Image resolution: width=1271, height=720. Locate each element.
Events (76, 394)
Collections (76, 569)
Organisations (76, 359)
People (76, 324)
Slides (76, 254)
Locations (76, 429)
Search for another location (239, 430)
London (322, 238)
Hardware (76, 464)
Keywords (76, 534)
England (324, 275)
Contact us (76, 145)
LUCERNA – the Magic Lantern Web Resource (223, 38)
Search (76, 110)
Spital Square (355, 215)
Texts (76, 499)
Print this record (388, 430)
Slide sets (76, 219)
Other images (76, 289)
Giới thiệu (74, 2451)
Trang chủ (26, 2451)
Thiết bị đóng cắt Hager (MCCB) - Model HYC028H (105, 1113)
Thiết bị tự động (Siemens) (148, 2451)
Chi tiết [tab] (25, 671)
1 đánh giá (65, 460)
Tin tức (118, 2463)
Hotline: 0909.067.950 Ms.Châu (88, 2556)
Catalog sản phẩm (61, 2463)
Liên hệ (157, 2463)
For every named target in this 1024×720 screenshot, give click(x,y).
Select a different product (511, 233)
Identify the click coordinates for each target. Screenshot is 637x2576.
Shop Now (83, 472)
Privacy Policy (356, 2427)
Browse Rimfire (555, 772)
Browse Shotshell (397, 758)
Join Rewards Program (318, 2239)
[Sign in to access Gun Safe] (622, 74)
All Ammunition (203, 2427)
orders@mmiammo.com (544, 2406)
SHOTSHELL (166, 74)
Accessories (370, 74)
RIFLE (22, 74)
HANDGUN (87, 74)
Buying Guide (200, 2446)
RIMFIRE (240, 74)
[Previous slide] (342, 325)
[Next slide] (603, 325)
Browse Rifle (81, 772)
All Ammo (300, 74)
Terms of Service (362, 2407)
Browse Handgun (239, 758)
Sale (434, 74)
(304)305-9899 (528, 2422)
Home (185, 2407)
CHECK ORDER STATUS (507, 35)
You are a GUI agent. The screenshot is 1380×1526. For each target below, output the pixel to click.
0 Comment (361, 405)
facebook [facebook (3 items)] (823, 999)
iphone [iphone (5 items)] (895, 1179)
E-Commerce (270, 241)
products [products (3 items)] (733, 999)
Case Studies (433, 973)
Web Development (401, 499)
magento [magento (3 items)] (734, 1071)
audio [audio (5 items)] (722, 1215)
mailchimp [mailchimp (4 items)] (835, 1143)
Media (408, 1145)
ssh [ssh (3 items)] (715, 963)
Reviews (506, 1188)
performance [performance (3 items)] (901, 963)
=======
*What is needed*
Starting at the line above that contains "[Previous slide] (342, 325)", repeat each line exactly up to and including the line that contains "You are a GUI", and stop there.

*Task solution*
[Previous slide] (342, 325)
[Next slide] (603, 325)
Browse Rifle (81, 772)
All Ammo (300, 74)
Terms of Service (362, 2407)
Browse Handgun (239, 758)
Sale (434, 74)
(304)305-9899 (528, 2422)
Home (185, 2407)
CHECK ORDER STATUS (507, 35)
You are a GUI agent. The screenshot is 1380×1526. For each target below, output the pixel to click.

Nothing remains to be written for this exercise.